(Nikkei: July 16, 2015 – p. 5)
The government plans to review the distribution method of the “disaster prevention and safety subsidies” used for the renovation or maintenance of infrastructure from FY2016. The renovation plans of local governments for infrastructure and public facilities and private finance initiatives (PFI) to use private sector funding for social infrastructure will be rated positively. Distribution of subsidies will give priority to projects such as integration of public facilities in anticipation of population decline. This is meant to cut back on mid- and long-term infrastructure renovation costs.
The government is asking the local governments to draw up “comprehensive management plans for public facilities” that include future plans for building infrastructure and public facilities.

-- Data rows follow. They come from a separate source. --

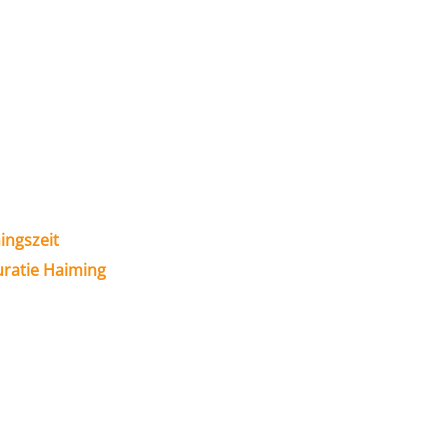
ingszeit
uratie Haiming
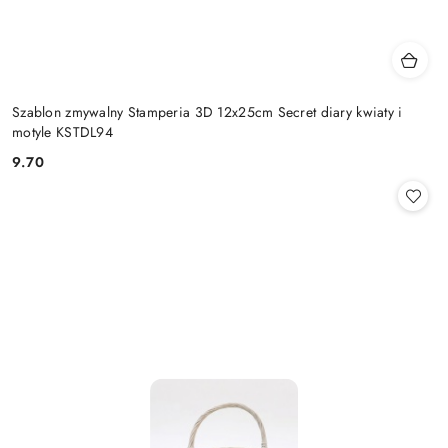
Szablon zmywalny Stamperia 3D 12x25cm Secret diary kwiaty i
motyle KSTDL94
9.70
Cena:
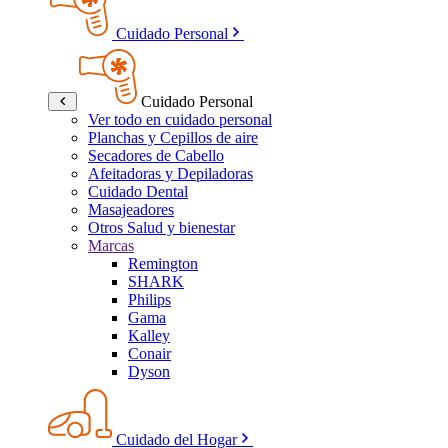
Cuidado Personal
Cuidado Personal
Ver todo en cuidado personal
Planchas y Cepillos de aire
Secadores de Cabello
Afeitadoras y Depiladoras
Cuidado Dental
Masajeadores
Otros Salud y bienestar
Marcas
Remington
SHARK
Philips
Gama
Kalley
Conair
Dyson
Cuidado del Hogar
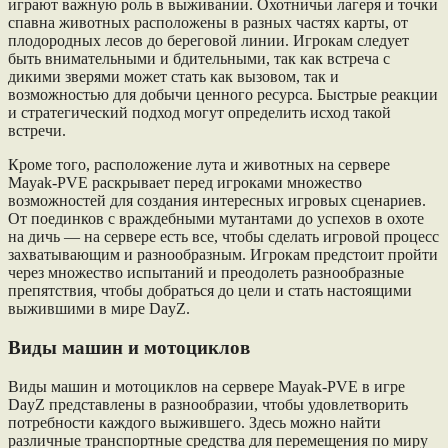
играют важную роль в выживании. Охотничьи лагеря и точки
спавна животных расположены в разных частях карты, от
плодородных лесов до береговой линии. Игрокам следует
быть внимательными и бдительными, так как встреча с
дикими зверями может стать как вызовом, так и
возможностью для добычи ценного ресурса. Быстрые реакции
и стратегический подход могут определить исход такой
встречи.
Кроме того, расположение лута и животных на сервере
Mayak-PVE раскрывает перед игроками множество
возможностей для создания интересных игровых сценариев.
От поединков с враждебными мутантами до успехов в охоте
на дичь — на сервере есть все, чтобы сделать игровой процесс
захватывающим и разнообразным. Игрокам предстоит пройти
через множество испытаний и преодолеть разнообразные
препятствия, чтобы добраться до цели и стать настоящими
выжившими в мире DayZ.
Виды машин и мотоциклов
Виды машин и мотоциклов на сервере Mayak-PVE в игре
DayZ представлены в разнообразии, чтобы удовлетворить
потребности каждого выжившего. Здесь можно найти
различные транспортные средства для перемещения по миру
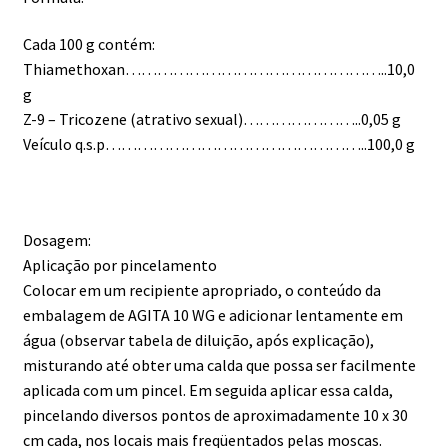
Cada 100 g contém:
Thiamethoxan…………………………………………..10,0
g
Z-9 – Tricozene (atrativo sexual)…………………..0,05 g
Veículo q.s.p…………………………………………..100,0 g
Dosagem:
Aplicação por pincelamento
Colocar em um recipiente apropriado, o conteúdo da
embalagem de AGITA 10 WG e adicionar lentamente em
água (observar tabela de diluição, após explicação),
misturando até obter uma calda que possa ser facilmente
aplicada com um pincel. Em seguida aplicar essa calda,
pincelando diversos pontos de aproximadamente 10 x 30
cm cada, nos locais mais freqüentados pelas moscas.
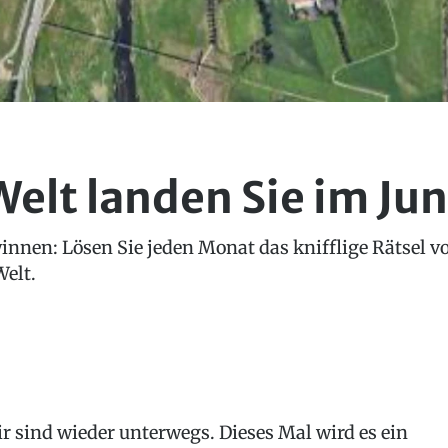
Welt landen Sie im Jun
winnen: Lösen Sie jeden Monat das knifflige Rätse
elt.
r sind wieder unterwegs. Dieses Mal wird es ein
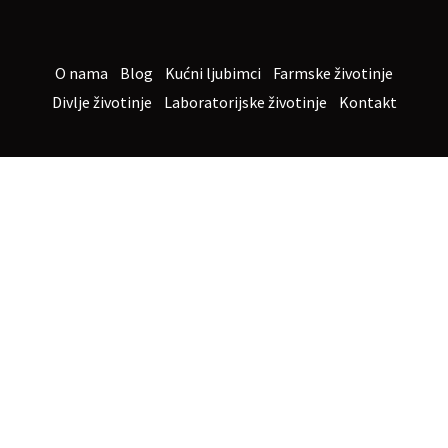
O nama
Blog
Kućni ljubimci
Farmske životinje
Divlje životinje
Laboratorijske životinje
Kontakt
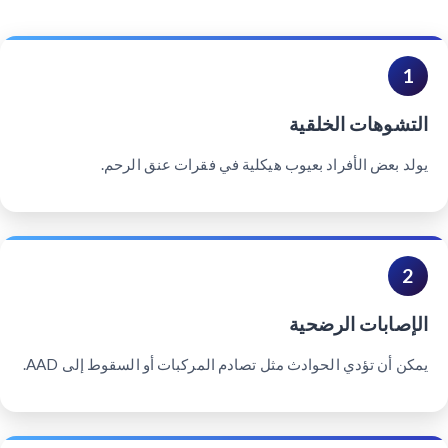
1
التشوهات الخلقية
يولد بعض الأفراد بعيوب هيكلية في فقرات عنق الرحم.
2
الإصابات الرضحية
يمكن أن تؤدي الحوادث مثل تصادم المركبات أو السقوط إلى AAD.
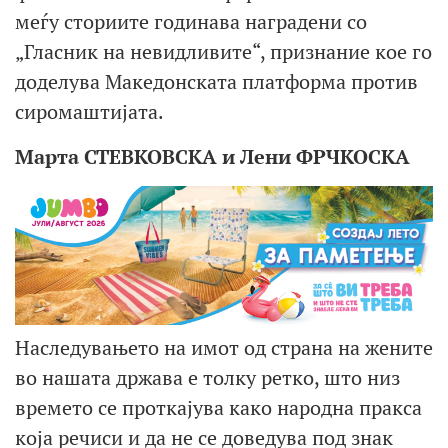
меѓу сториите годинава наградени со
„Гласник на невидливите“, признание кое го
доделува Македонската платформа против
сиромаштијата.
Марта СТЕВКОВСКА и Лени ФРЧКОСКА
Наследувањето на имот од страна на жените
во нашата држава е толку ретко, што низ
времето се проткајува како народна пракса
која речиси и да не се доведува под знак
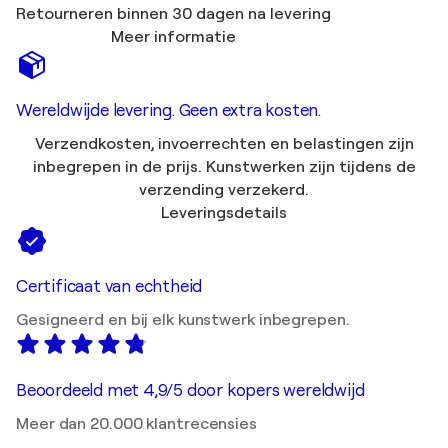
Retourneren binnen 30 dagen na levering
Meer informatie
Wereldwijde levering. Geen extra kosten.
Verzendkosten, invoerrechten en belastingen zijn
inbegrepen in de prijs. Kunstwerken zijn tijdens de
verzending verzekerd.
Leveringsdetails
Certificaat van echtheid
Gesigneerd en bij elk kunstwerk inbegrepen.
Beoordeeld met 4,9/5 door kopers wereldwijd
Meer dan 20.000 klantrecensies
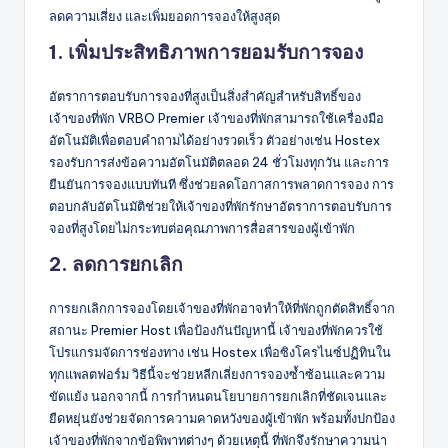
ลดความเสี่ยง และเพิ่มยอดการจองให้สูงสุด
1. เพิ่มประสิทธิภาพการยอมรับการจอง
อัตราการตอบรับการจองที่สูงเป็นสิ่งสำคัญสำหรับสิทธิ์ของ
เจ้าของที่พัก VRBO Premier เจ้าของที่พักสามารถใช้เครื่องมือ
อัตโนมัติเพื่อตอบคำถามได้อย่างรวดเร็ว ตัวอย่างเช่น Hostex
รองรับการส่งข้อความอัตโนมัติตลอด 24 ชั่วโมงทุกวัน และการ
ยืนยันการจองแบบทันที ซึ่งช่วยลดโอกาสการพลาดการจอง การ
ตอบกลับอัตโนมัติช่วยให้เจ้าของที่พักรักษาอัตราการตอบรับการ
จองที่สูงโดยไม่กระทบต่อคุณภาพการสื่อสารของผู้เข้าพัก
2. ลดการยกเลิก
การยกเลิกการจองโดยเจ้าของที่พักอาจทำให้ที่พักถูกตัดสิทธิ์จาก
สถานะ Premier Host เพื่อป้องกันปัญหานี้ เจ้าของที่พักควรใช้
โปรแกรมจัดการช่องทาง เช่น Hostex เพื่อซิงโครไนซ์ปฏิทินใน
ทุกแพลตฟอร์ม วิธีนี้จะช่วยหลีกเลี่ยงการจองซ้ำซ้อนและความ
ขัดแย้ง นอกจากนี้ การกำหนดนโยบายการยกเลิกที่ชัดเจนและ
ยืดหยุ่นยังช่วยจัดการความคาดหวังของผู้เข้าพัก พร้อมทั้งปกป้อง
เจ้าของที่พักจากข้อพิพาทต่างๆ ด้วยเหตุนี้ ที่พักจึงรักษาความน่า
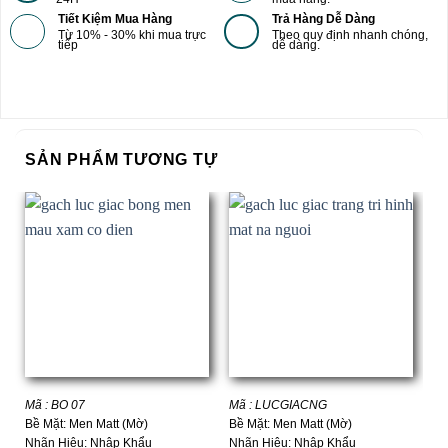
Tiết Kiệm Mua Hàng
Trả Hàng Dễ Dàng
Từ 10% - 30% khi mua trực
Theo quy định nhanh chóng,
tiếp
dễ dàng.
SẢN PHẨM TƯƠNG TỰ
Mã : BO 07
Mã : LUCGIACNG
Mã
Bề Mặt: Men Matt (Mờ)
Bề Mặt: Men Matt (Mờ)
Bề
Nhãn Hiệu: Nhập Khẩu
Nhãn Hiệu: Nhập Khẩu
Nh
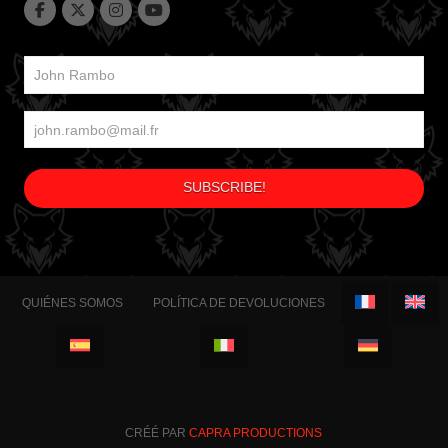
QUIÉNES SOMOS
POLÍTICA DE DEVOLUCIONES
CRÉÉ PAR
CAPRA PRODUCTIONS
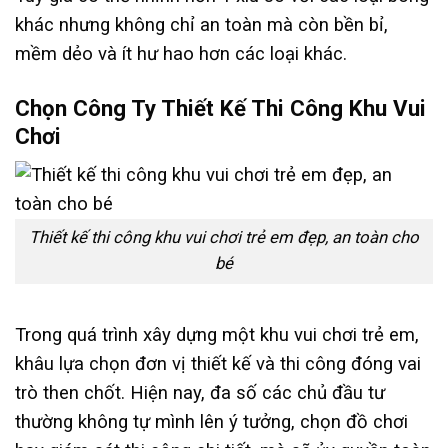
khác nhưng không chỉ an toàn mà còn bền bỉ,
mềm dẻo và ít hư hao hơn các loại khác.
Chọn Công Ty Thiết Kế Thi Công Khu Vui
Chơi
Thiết kế thi công khu vui chơi trẻ em đẹp, an toàn cho
bé
Trong quá trình xây dựng một khu vui chơi trẻ em,
khâu lựa chọn đơn vị thiết kế và thi công đóng vai
trò then chốt. Hiện nay, đa số các chủ đầu tư
thường không tự mình lên ý tưởng, chọn đồ chơi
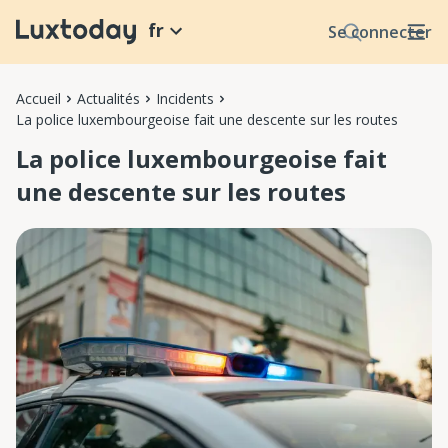
fr
Se connecter
Accueil
Actualités
Incidents
La police luxembourgeoise fait une descente sur les routes
La police luxembourgeoise fait
une descente sur les routes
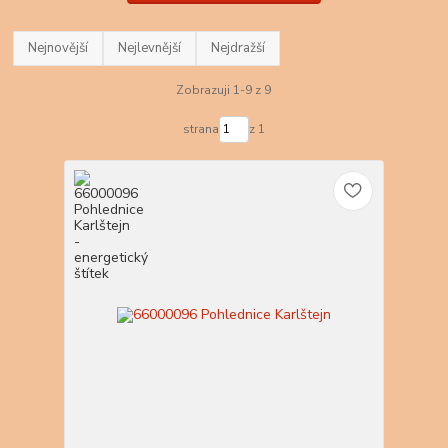
Nejnovější
Nejlevnější
Nejdražší
Zobrazuji 1-9 z 9
strana
z 1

As of last April, only 75 municipal governments, or 4%, had completed their plans. The government is prodding local governments to develop plans by revising the method of distribution of subsidies totaling over 1 trillion yen.
The Ministry of Land, Infrastructure, Transport, and Tourism (MLIT) will cooperate with the Ministry of Finance and the Ministry of Internal Affairs and Communications to set the criteria for assessing the plans. Specifically, one criterion is whether there is a clear estimate of the maintenance and administration costs of current facilities. Integration of public facilities in anticipation of population decline and PFIs will also be a criterion. According to the MLIT’s estimates, maintenance, administration, and renovation of infrastructure cost a record 5.1 trillion yen in FY2013, increasing by 40% in 10 years.